Era o tempo da inocência, o senso comum diria. Seis pra sete anos de idade. Mas, o que aconteceu ali, naquele pequeno quarto, a mesma multidão de pessoas comuns atestaria como a maior devassidão. Inocentes participando disso? É, a ambigüidade é a melhor forma de se entender a vida.
Uma garota e dois meninos, trancados em um cômodo. Um agravante: a garota tinha, entre os participantes dessa experiência nada pueril, um irmão mais novo.
Numa cidadela distante, longe da civilização (não, não era a terra do personagem da música Faroeste Caboclo), vivia eu e meus pais. As distrações quase inexistiam. As poucas que tínhamos acesso eram boladas por nós mesmos, em comunhão com os vizinhos. Local onde uma boa relação com a comunidade seria crucial para uma vida harmônica, já que não tínhamos a opção de nos enfiar em casa, distraindo-nos com televisão, internet ou filmes. O jeito era ir pra rua e conviver com as pessoas.
E, a minha parte, eu fiz bem: convivi intensamente com meus vizinhos infantis. Esses dois, que participaram do tema deste relato, moravam ao lado de casa. Dos seus nomes não consigo me lembrar. Como tudo isso começou, também não.
O que mais lembro? Ah, as brincadeiras! Quando, diariamente nos juntávamos, elas é que davam à tona, de forma deliciosa. Nesses momentos, a descontração favorita era a formação de uma família imaginária, composta de pai, mãe e filho. (Como eu e a garota éramos os mais velhos, os principais papéis ficaram fáceis de serem preenchidos.

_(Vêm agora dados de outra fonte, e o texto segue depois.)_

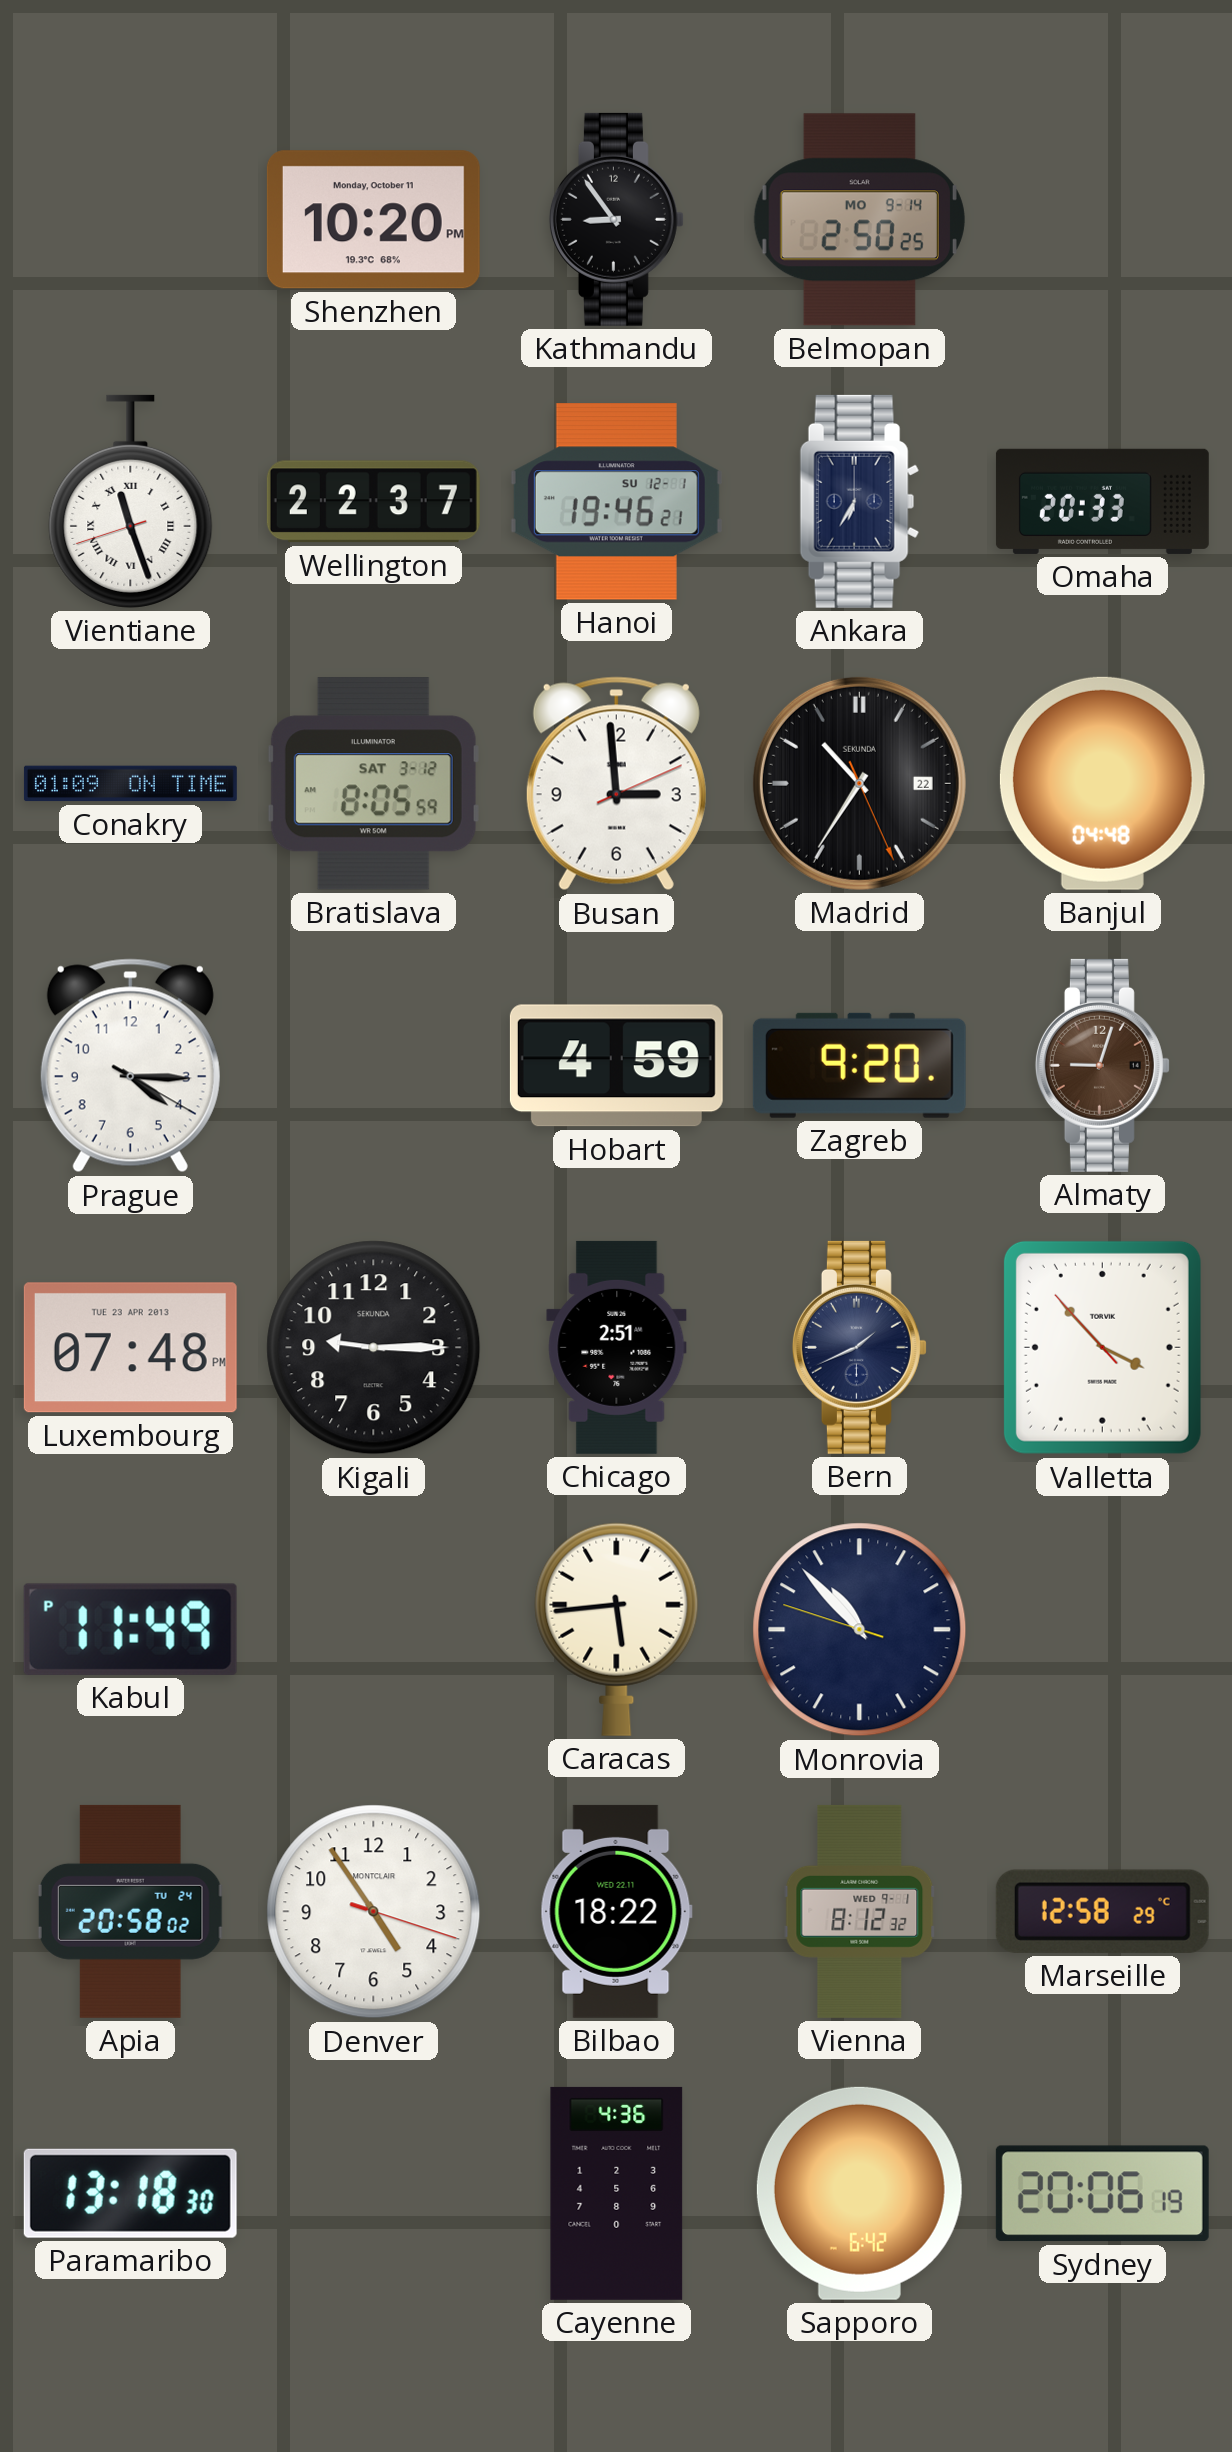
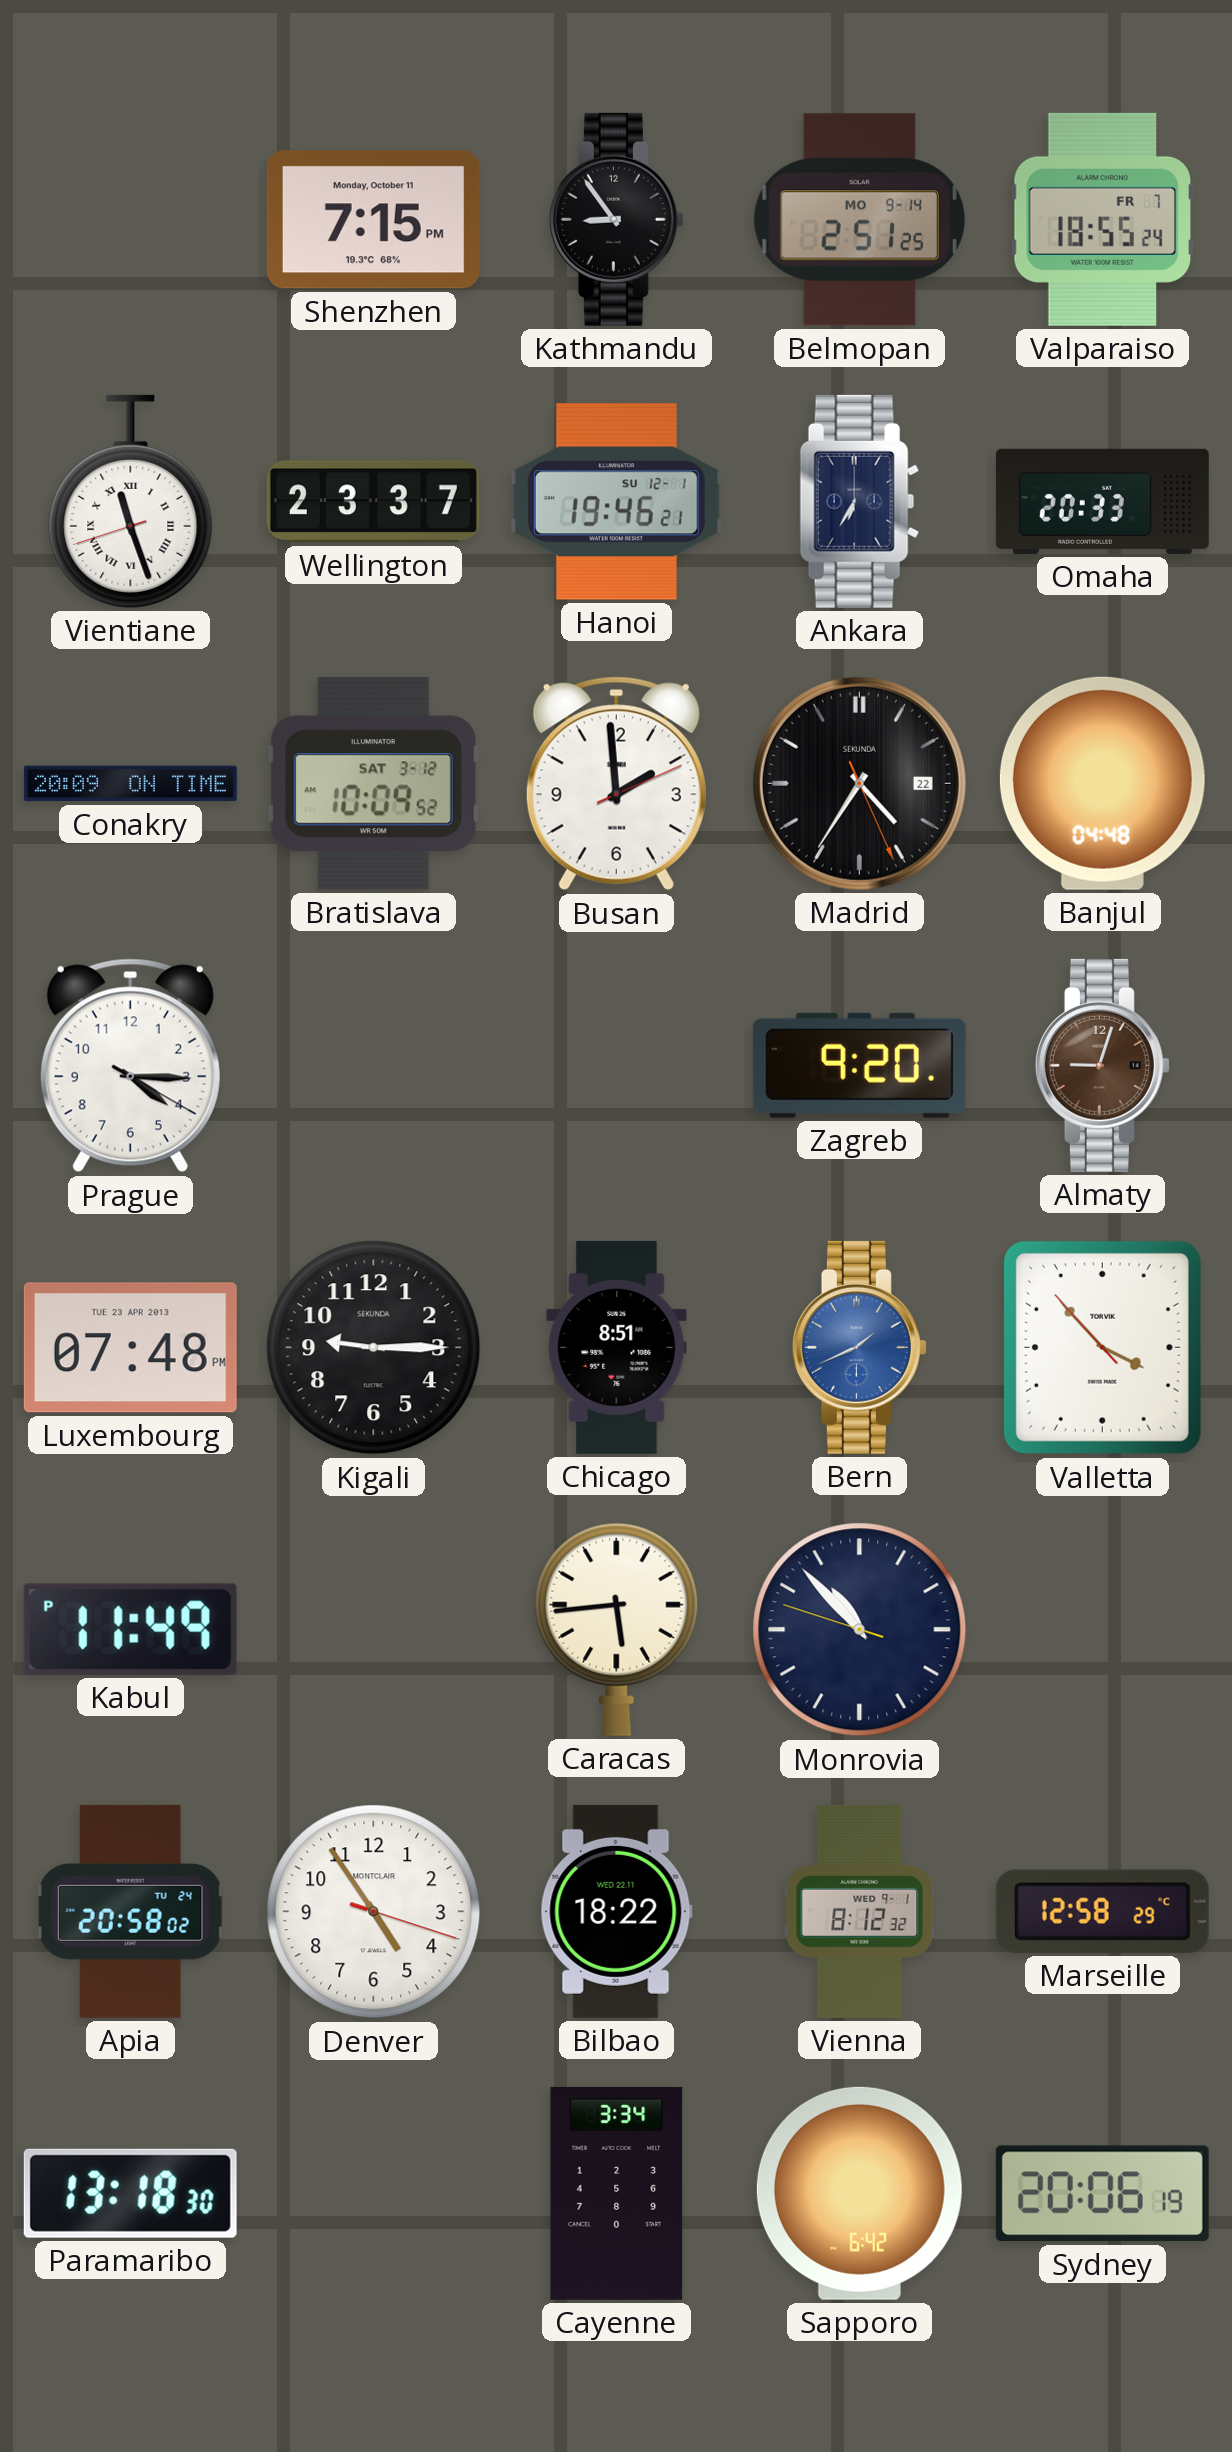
Shenzhen: 10:20 -> 7:15
Belmopan: 2:50 -> 2:51
Valparaiso: none -> 18:55
Wellington: 22:37 -> 23:37
Conakry: 01:09 -> 20:09
Bratislava: 8:05 -> 10:09
Busan: 2:59 -> 1:59
Madrid: 10:35 -> 4:35
Hobart: 4:59 -> none
Chicago: 2:51 -> 8:51
Bern dial: navy -> blue
Cayenne: 4:36 -> 3:34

Claro que também tinha o agravante de um irmão não poder ser casado com a irmã, mesmo de brincadeira.).
Ali, trancados no dormitório dos vizinhos, as minhas tardes passavam com uma rapidez impressionante. O calor, o local abafado, nada disso incomodava tanto. O que importava mesmo era o prazer dos divertimentos infantis. No entanto, de forma abrupta, tudo tomou contornos mais sérios, e passamos a temer represálias por conta das nossas alegrias incontidas e prazeres escondidos, guardados somente para nós.

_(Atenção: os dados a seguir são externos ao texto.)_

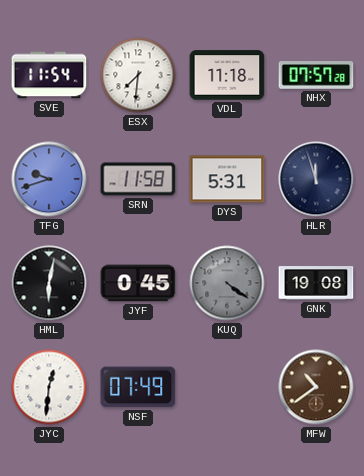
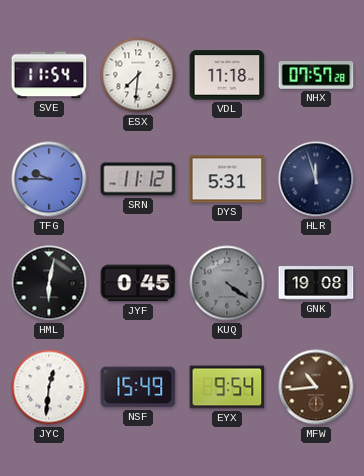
TFG: 9:42 -> 9:45
SRN: 11:58 -> 11:12
NSF: 07:49 -> 15:49
EYX: none -> 9:54
MFW: 10:39 -> 10:44
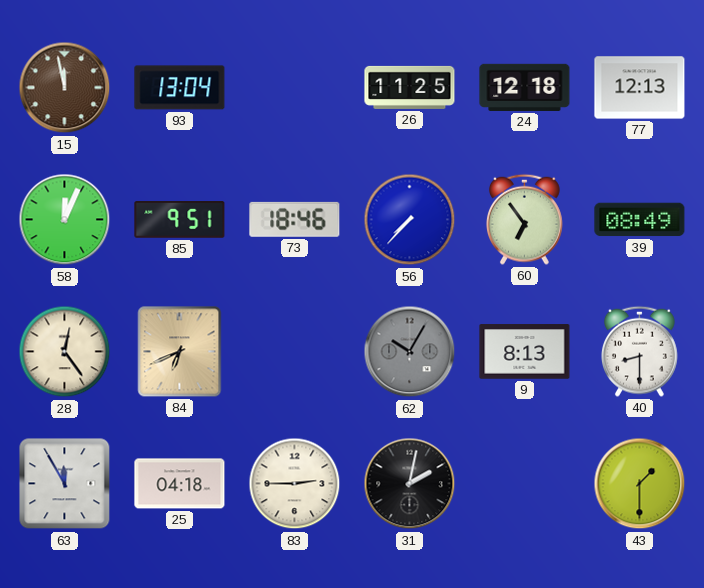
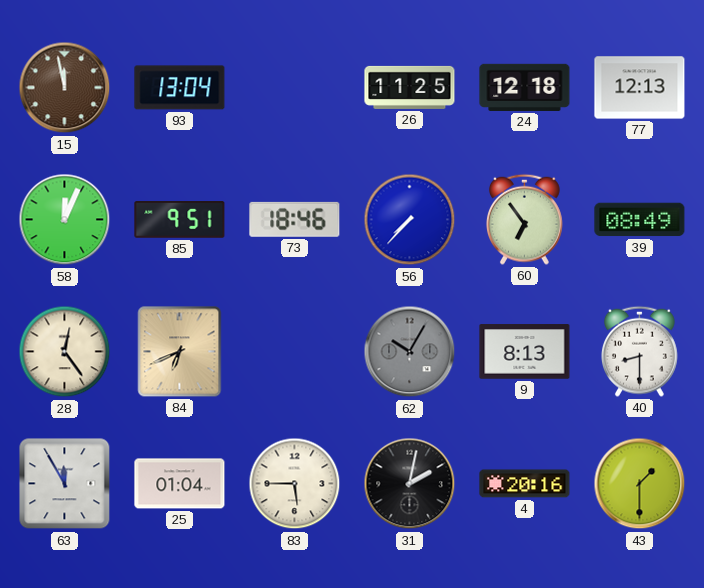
25: 04:18 -> 01:04
83: 2:45 -> 5:45
4: none -> 20:16
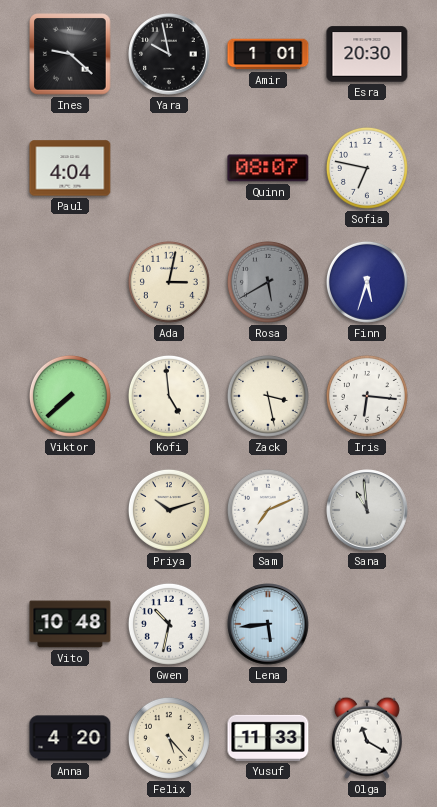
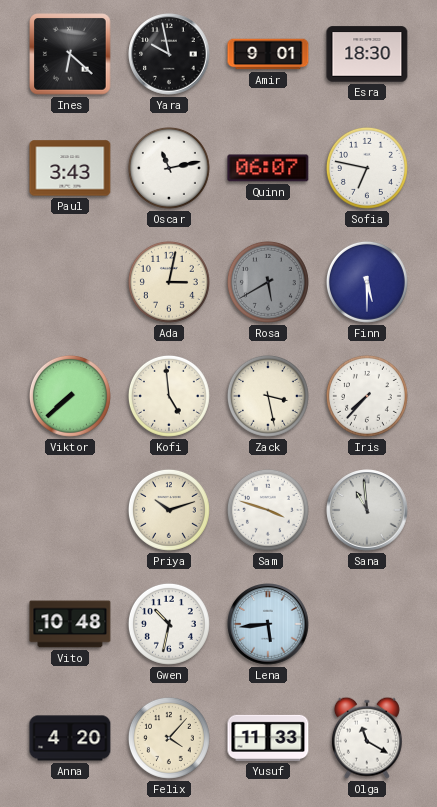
Ines: 9:22 -> 6:22
Amir: 1:01 -> 9:01
Esra: 20:30 -> 18:30
Paul: 4:04 -> 3:43
Oscar: none -> 11:13
Quinn: 08:07 -> 06:07
Finn: 5:33 -> 5:30
Iris: 6:16 -> 7:37
Sam: 7:11 -> 3:48
Felix: 5:23 -> 4:07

Num dia especial, ficou marcada a nossa passagem para o mundo da maldade, dos adultos, dos múltiplos sentidos de uma experiência. Uma moça, que trabalhava naquela casa, resolveu dar uma vistoriada nas nossas ações. E o que viu a assustou mais que a traição do seu marido em sua própria cama. Ficamos sem entender nada, somente com medo, gerado pelas ameaças desta: - Vou contar tudo para os seus pais.
A imagem daquela tarde inofensiva chegou aos ouvidos dos nossos juizes. Olhada com a visão de hoje, realmente era assustadora aquela brincadeira. Três crianças, uma no chão e duas na cama. A única composta com vestimentas estava no chão, alheia ao que acontecia perante os seus olhos. No leito, a nudez estava disfarçada pelo lençol, que logo gerou desconfiança por conta da tarde ensolarada e da temperatura alta. Quando puxada, levou a mais um espanto. Agora éramos réus, acusados de libertinagem e práticas incoerentes com as nossas idades.

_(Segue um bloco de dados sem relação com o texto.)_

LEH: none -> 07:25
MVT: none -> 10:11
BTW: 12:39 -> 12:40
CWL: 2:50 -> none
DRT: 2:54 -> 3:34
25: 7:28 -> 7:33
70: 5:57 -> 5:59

A promotora atuou com competência, apontando todos os detalhes que iriam agravar a nossa situação: além da nudez, nossas mãos estavam em locais considerados “proibidos”. A inexperiência em lidar com assuntos tão complexos nos fez péssimos advogados de defesa. Tentamos convencer que o estado natural seria por conta do forte calor, mas não resolveu muito.
Como resultado, ficamos muito tempo sem nos ver. Fui proibido de entrar naquela casa. Os pais dos meus amigos (principalmente o pai), não conseguiam olhar pra mim sem demonstrar um ódio latente.
Apesar desse universo parecido com os enredos dos livros de Nelson Rodrigues, para nós era apenas uma brincadeira. Uma inocente brincadeira de criança, na qual o hedonismo predominava e a moral e os juízos de valor não estavam representados. Claro que, aos olhos adultos, tudo foi levado a sério. No final, tudo deu certo. Ao contrário da música do Chico Buarque, nesse caso quem inventou o pecado, acabou inventando também o perdão.